さらに、別の実験として、学習速度の速い個体だけで繁殖させた実験系と、学習速度の遅い個体だけで繁殖させた実験系、両方で同じ実験をして、マクドゥガルは同じ結果を得ています。つまり、いずれの場合でも、世代を経るごとに学習速度は著明に向上しました。

これは不思議です。メンデル遺伝では説明がつかない。「この水槽をうまく脱出する方法」に関わる遺伝子が、世代を経るごとに洗練されていった、というのは、ちょっとあり得ない。

もっと奇妙なことがあります。
科学の世界というのは、「再現されてナンボ」ですから、マクドゥガルの論文を見て「ほんまかいな」と疑う科学者が、自分で同じ実験をやってみたわけです。
エディンバラ大学のクルー、メルボルン大学のアガーが同様の実験をした。特にアガーは、20年間、50世代にわたる学習速度を測定するという、念の入れようです。
その結果、マクドゥガルと同様の結果になった。というか、それ以上の結果が出た。訓練群のネズミは、世代を経るほどに速く学習する傾向が見られ、その学習速度の向上は10倍以上だった。しかも、同じ傾向が非訓練群でも見られた
実はマクドゥガル自身も同様の傾向を確認していた。「1927年から1932年にかけて、対照群(非訓練群)の平均誤答数が減少していたのは、気にかかる事実だが、その理由について私には推測のしようがない」と論文にある。
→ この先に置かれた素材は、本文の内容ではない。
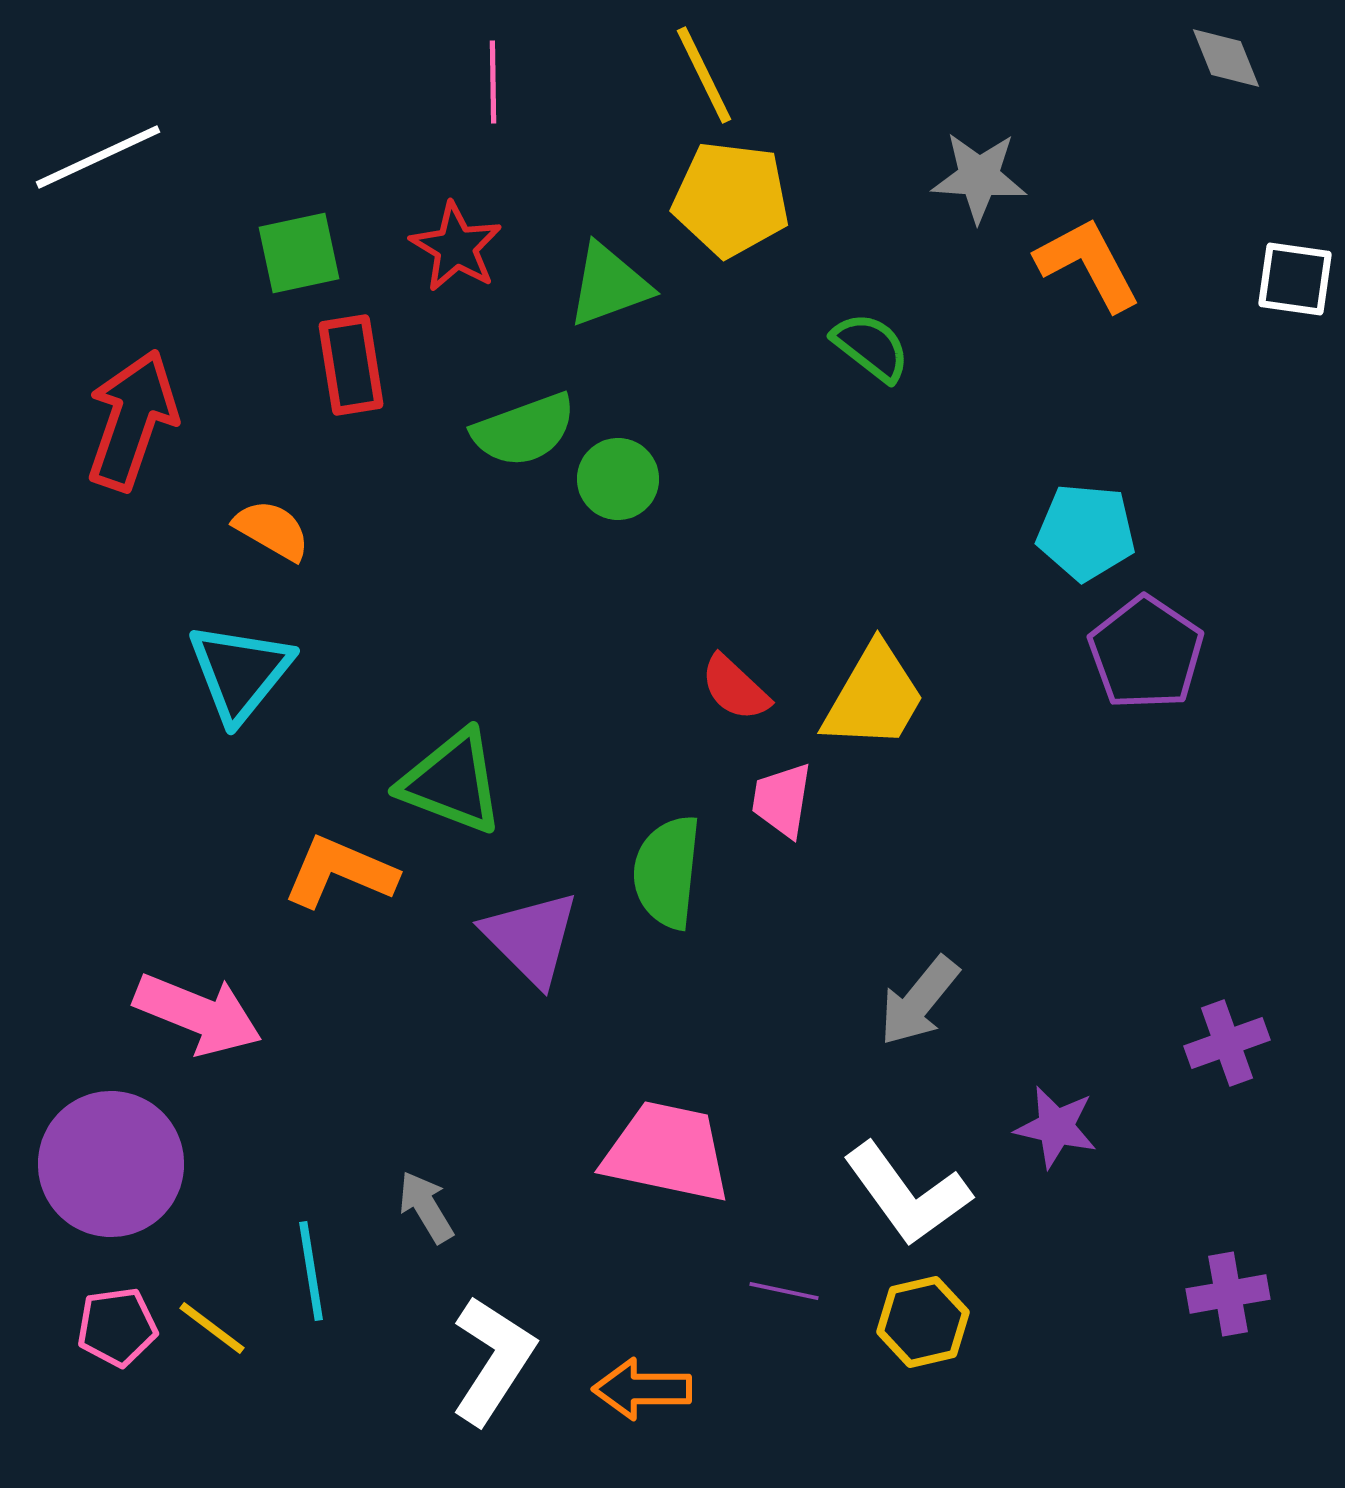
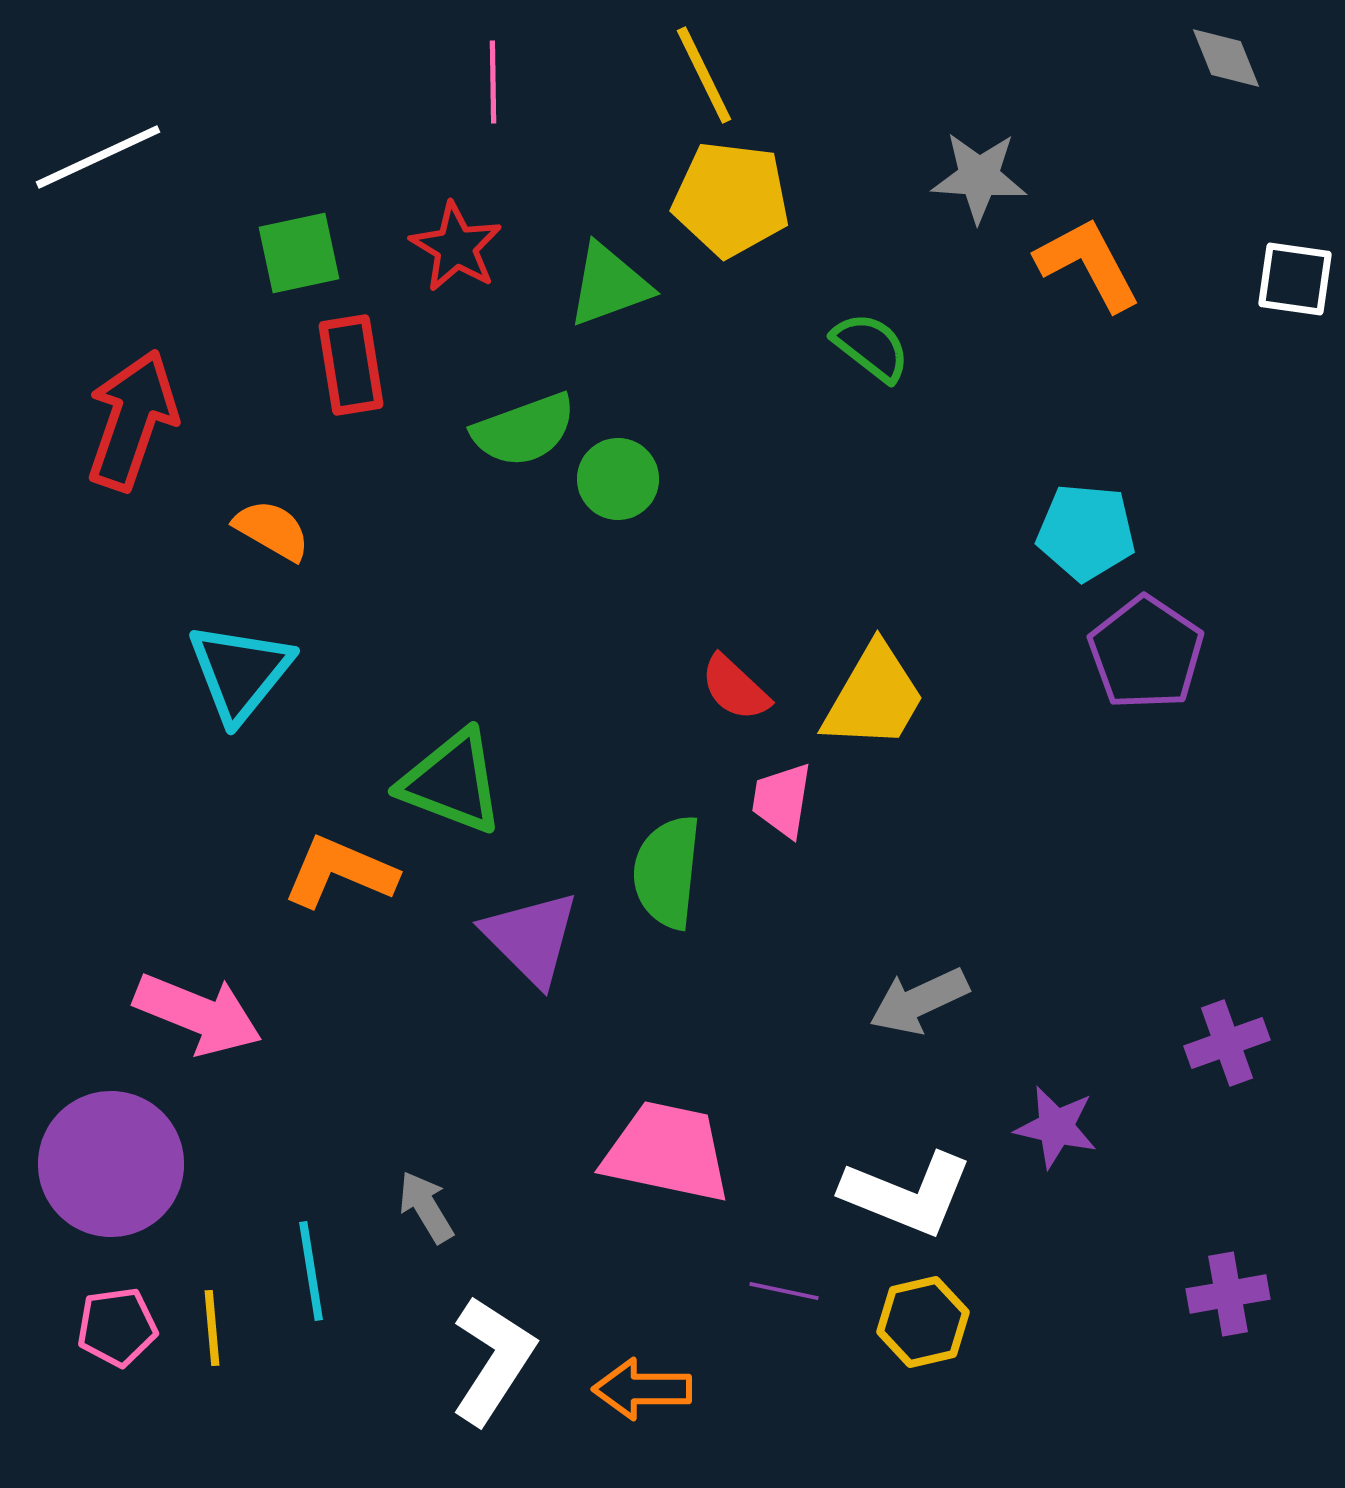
gray arrow at (919, 1001): rotated 26 degrees clockwise
white L-shape at (907, 1194): rotated 32 degrees counterclockwise
yellow line at (212, 1328): rotated 48 degrees clockwise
迷路を脱出する訓練をしていたネズミが、世代を経るにつれ、成績がよくなるのはまだ分かる。「メンデル遺伝で説明のつかない何らかのファクターが受け継がれていたのかな」と。しかし、そんな訓練をまったく受けてないネズミで成績がよくなる傾向があるというのは、いったいどういうことなのか。
実験を行ったマクドゥガルにもアガーにも、その理由は謎のままで、仮説さえ立てられることもないまま、この実験結果は科学史の闇に埋もれていった。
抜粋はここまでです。